The patent application in question, published Thursday by the U.S. Patent & Trademark Office, describes a method of “locking and unlock a mobile device using facial recognition.” Specifically, the patent calls for using an iPhone’s front-facing camera to detect and recognize a face, and a system that unlocks the device if that face belongs to the authorized owner of the iPhone.
The patent describes several embodiments of this method. In one, the iPhone can detect if it has been motionless for an interval of time and if the camera cannot see a face within its view, and automatically lock. In another embodiment, the iPhone could detect if it starts moving after a period of being motionless — in this method, if the camera picks up the authorized user’s face, the iPhone will be automatically unlocked without the need to input a PIN or authorize via Touch ID, the patent states.

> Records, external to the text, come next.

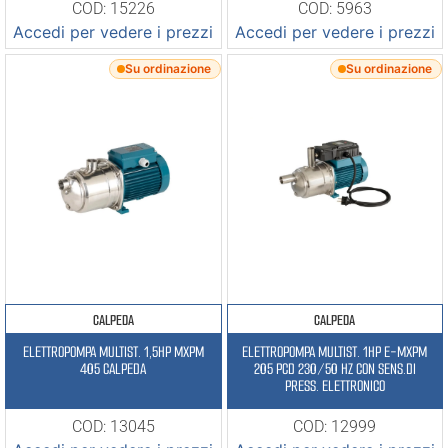
COD: 15226
COD: 5963
Accedi per vedere i prezzi
Accedi per vedere i prezzi
Su ordinazione
Su ordinazione
CALPEDA
CALPEDA
ELETTROPOMPA MULTIST. 1,5HP MXPM
ELETTROPOMPA MULTIST. 1HP E-MXPM
405 CALPEDA
205 PCD 230/50 HZ CON SENS.DI
PRESS. ELETTRONICO
COD: 13045
COD: 12999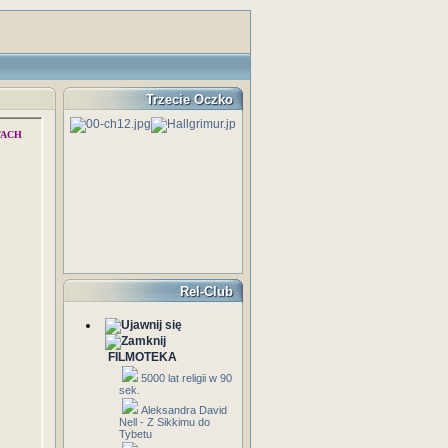
Trzecie Oczko
TACH
Rel-Club
FILMOTEKA
5000 lat religii w 90
sek.
Aleksandra David
Nell - Z Sikkimu do
Tybetu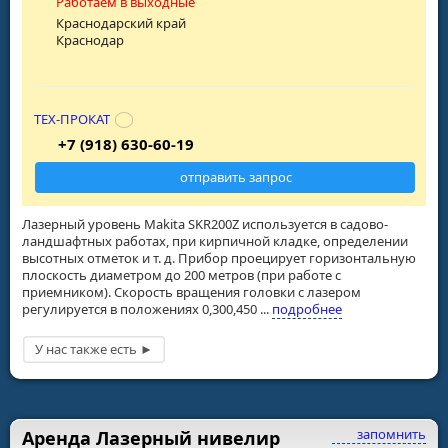
Работаем в выходные
Краснодарский край
Краснодар
ТЕХ-ПРОКАТ
+7 (918) 630-60-19
отправить запрос
Лазерный уровень Makita SKR200Z используется в садово-
ландшафтных работах, при кирпичной кладке, определении
высотных отметок и т. д. Прибор проецирует горизонтальную
плоскость диаметром до 200 метров (при работе с
приемником). Скорость вращения головки с лазером
регулируется в положениях 0,300,450 ...
подробнее
запомнить
Аренда Лазерный нивелир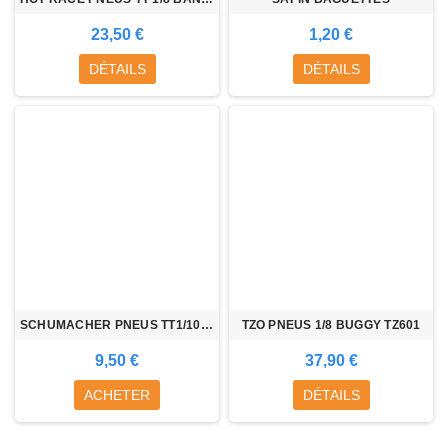
23,50 €
1,20 €
DÉTAILS
DÉTAILS
SCHUMACHER PNEUS TT1/10 AV CACTUS
TZO PNEUS 1/8 BUGGY TZ601
9,50 €
37,90 €
ACHETER
DÉTAILS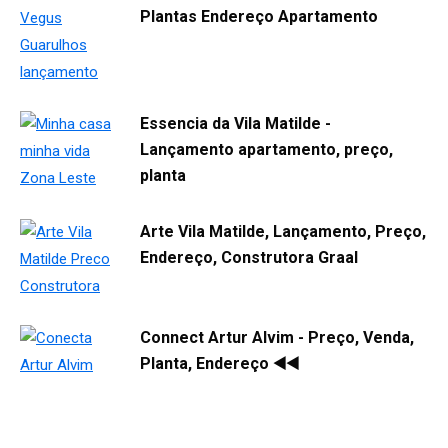
Plantas Endereço Apartamento
Essencia da Vila Matilde -
Lançamento apartamento, preço,
planta
Arte Vila Matilde, Lançamento, Preço,
Endereço, Construtora Graal
Connect Artur Alvim - Preço, Venda,
Planta, Endereço ◀️◀️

The patent also hints at an infrared sensor being an integral piece of the unlocking process. Namely, combined with the device’s tilt sensor, the sensor could determine variations in infrared light to help the iPhone detect movement. As far as user assistance in facial recognition, Claim 32 of the patent suggests that a locked iPhone could display a live camera feed, with a highlighted area in which the user’s face must appear for it to perform its biometric recognition.
Notably, today’s application is a continuation of a patent of the same name that was granted to Apple in 2016, which in turn was a continuation for a patent granted in 2015. The latest patent application is an incremental update that streamlines some of the methods and embodiments and makes subtle changes to the idea as a whole — additional usage of an infrared sensor among them.
This patent just serves as further evidence that a future iPhone — largely expected to be this year’s 10th anniversary flagship — could have advanced biometric facial recognition software. Earlier this month, Apple was granted a similar patent for enhancing such a system using depth information — a technology that the company acquired when it bought Israel-based motion capture firm PrimeSense in 2015.